▶ [WHAT YOU NEED TO DO]
All lines before the one containing "The width and height of the screenshot is (348, 2576).", plus that line itself, are to be printed exactly as they appear below.

Stored data entries

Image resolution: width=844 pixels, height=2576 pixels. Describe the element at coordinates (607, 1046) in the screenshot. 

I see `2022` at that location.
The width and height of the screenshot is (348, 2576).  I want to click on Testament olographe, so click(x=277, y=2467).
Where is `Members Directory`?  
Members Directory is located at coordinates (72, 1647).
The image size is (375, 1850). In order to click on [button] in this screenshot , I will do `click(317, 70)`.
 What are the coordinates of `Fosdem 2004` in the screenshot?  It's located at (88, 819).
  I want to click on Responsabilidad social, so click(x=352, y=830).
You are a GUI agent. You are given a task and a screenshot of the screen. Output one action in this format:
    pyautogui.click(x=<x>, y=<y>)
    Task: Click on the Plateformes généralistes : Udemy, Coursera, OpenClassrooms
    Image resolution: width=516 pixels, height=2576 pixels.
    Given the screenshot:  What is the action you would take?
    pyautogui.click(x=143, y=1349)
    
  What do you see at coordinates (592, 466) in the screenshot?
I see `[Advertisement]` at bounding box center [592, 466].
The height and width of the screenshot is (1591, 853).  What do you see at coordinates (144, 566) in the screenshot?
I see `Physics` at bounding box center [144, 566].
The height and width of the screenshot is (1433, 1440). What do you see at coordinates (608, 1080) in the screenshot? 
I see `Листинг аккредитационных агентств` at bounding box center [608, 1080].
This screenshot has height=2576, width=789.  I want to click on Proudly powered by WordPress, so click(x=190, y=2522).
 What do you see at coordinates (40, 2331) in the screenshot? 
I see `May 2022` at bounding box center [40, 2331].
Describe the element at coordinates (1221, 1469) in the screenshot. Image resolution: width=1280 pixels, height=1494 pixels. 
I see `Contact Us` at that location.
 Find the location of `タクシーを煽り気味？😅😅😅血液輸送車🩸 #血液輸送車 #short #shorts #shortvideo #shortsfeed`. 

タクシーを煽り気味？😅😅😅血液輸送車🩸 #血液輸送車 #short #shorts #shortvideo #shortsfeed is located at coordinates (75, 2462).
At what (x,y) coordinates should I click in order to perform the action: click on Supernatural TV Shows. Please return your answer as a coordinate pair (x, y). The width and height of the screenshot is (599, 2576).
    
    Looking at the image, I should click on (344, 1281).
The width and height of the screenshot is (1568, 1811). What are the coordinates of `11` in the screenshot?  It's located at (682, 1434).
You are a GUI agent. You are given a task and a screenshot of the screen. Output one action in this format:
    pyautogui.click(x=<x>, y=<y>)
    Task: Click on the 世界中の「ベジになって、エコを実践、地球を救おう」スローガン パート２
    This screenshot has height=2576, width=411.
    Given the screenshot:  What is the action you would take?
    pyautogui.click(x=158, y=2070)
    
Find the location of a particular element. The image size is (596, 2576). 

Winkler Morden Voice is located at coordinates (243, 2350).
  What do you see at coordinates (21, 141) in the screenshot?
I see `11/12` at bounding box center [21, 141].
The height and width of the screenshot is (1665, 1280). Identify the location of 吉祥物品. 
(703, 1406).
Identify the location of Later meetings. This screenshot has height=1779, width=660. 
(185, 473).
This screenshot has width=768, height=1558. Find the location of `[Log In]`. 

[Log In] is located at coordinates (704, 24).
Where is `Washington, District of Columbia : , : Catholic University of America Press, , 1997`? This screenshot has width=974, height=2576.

▶ [RESPONSE BELOW]
Image resolution: width=844 pixels, height=2576 pixels. Describe the element at coordinates (607, 1046) in the screenshot. 

I see `2022` at that location.
The width and height of the screenshot is (348, 2576).  I want to click on Testament olographe, so click(x=277, y=2467).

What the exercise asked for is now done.